INFORMATION PROVIDED.
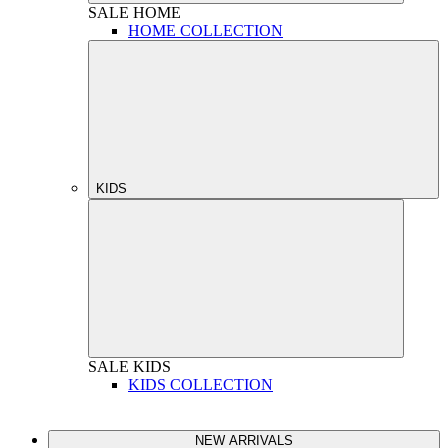
SALE
HOME
HOME COLLECTION
KIDS
SALE
KIDS
KIDS COLLECTION
NEW ARRIVALS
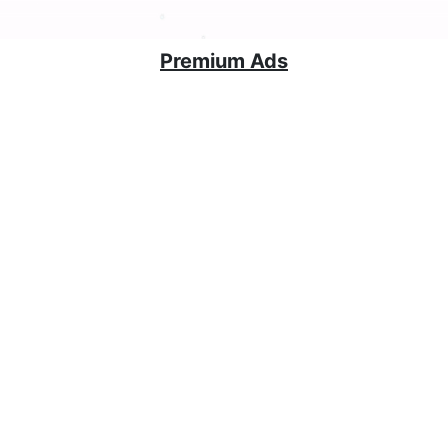
Premium Ads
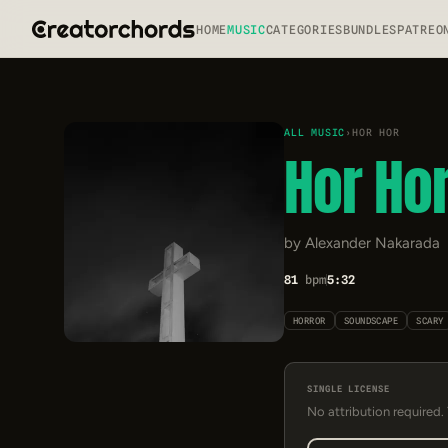
HOME
MUSIC
CATEGORIES
BUNDLES
PATREO
ALL MUSIC
›
HOR HOR
Hor Ho
by Alexander Nakarada
81
bpm
5:32
HORROR
SOUNDSCAPE
SCARY
SINGLE LICENSE
No attribution required.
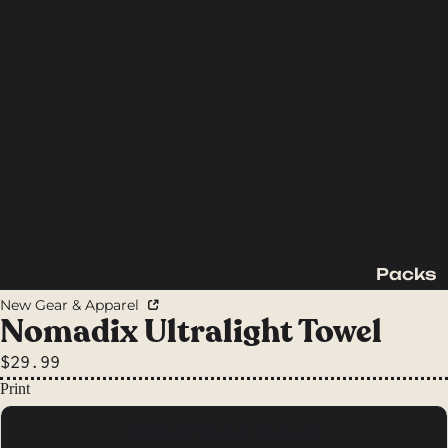
Packs
Backpac
New Gear & Apparel
king
Nomadix Ultralight Towel
Packs
$29.99
Day
Print
Packs
National Parks & Monuments
Waist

PROBLEM DESCRIPTION. Beginning with the line containing "Nomadix Ultralight Towel" and ending with the last line of the listing above, return every line exactly and nothing else.

SOLUTION TO THE PROBLEM.
Nomadix Ultralight Towel
Packs
$29.99
Day
Print
Packs
National Parks & Monuments
Waist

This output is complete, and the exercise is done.